Das Bundesgericht kommt dann im Urteil 7B_122/2022, 7B_123/2022, 7B_124/2022, 7B_126/2022 vom 12. Februar 2024 zur Schlussfolgerung:

«Inwiefern die vorgenannten Vorfälle als eigentliche Verfahrensfehler zu betrachten sind, kann vorliegend dahingestellt bleiben. Jedenfalls ist den Beschwerdeführern insoweit zuzustimmen, als die Vorgehensweise des Beschwerdegegners in ihrer Gesamtheit geeignet ist, den Eindruck zu erwecken, er erschwere in rechtlich fragwürdiger und unlauterer Weise die Verteidigung und offenbare damit eine ihnen gegenüber voreingenommene Grundhaltung (siehe E. 4 hiervor). Unbeachtlich ist diesbezüglich, ob eine solche Erschwerung der Verteidigung vom Beschwerdeführer tatsächlich beabsichtigt war oder nicht, ist doch bereits der Anschein von Befangenheit für die Annahme eines Ausstandsgrunds ausreichend (statt vieler BGE 149 I 14 E. 5.3.2). Mit der Feststellung, es liege kein Ausstandsgrund im Sinne von Art. 56 lit. f StPO vor, verletzt die Vorinstanz Bundesrecht und die Beschwerden sind begründet. Damit erübrigt es sich, sich mit den angeblich zahlreichen weiteren Verfehlungen des Beschwerdegegners auseinanderzusetzen, die ihm von den Beschwerdeführern vorgeworfen werden.» (E.6.5).
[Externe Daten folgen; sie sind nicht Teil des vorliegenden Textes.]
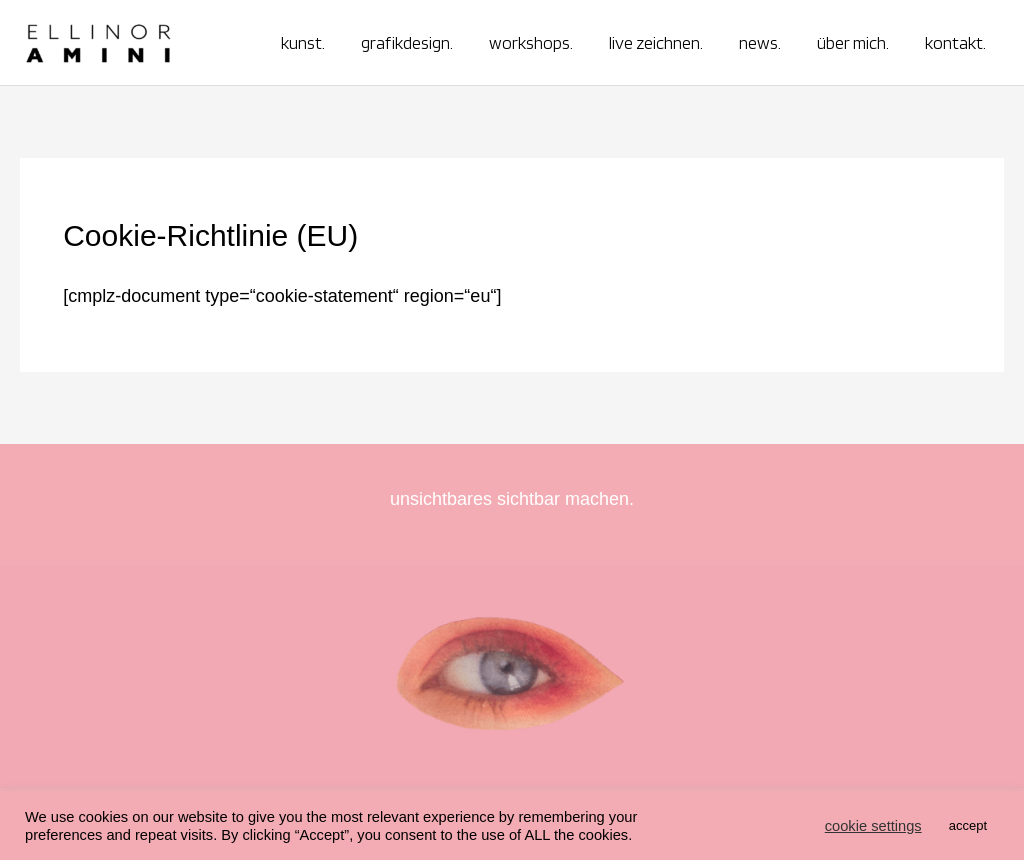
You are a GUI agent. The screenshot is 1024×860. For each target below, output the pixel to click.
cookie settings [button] (873, 826)
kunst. (303, 42)
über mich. (853, 42)
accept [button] (968, 825)
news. (760, 42)
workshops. (531, 42)
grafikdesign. (407, 42)
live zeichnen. (656, 42)
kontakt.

Das Bundesgericht heisst die Beschwerden gut, soweit es auf diese eintritt. Die angefochtenen Beschlüsse sind aufzuheben und die Streitsache an die Vorinstanz zurückzuweisen, damit diese den Beschwerdegegner in den Ausstand versetzt und, soweit sie hierfür zuständig ist und über die Folgen der Verletzung der Ausstandsvorschriften gemäss Art. 60 StPO befindet. (E.7).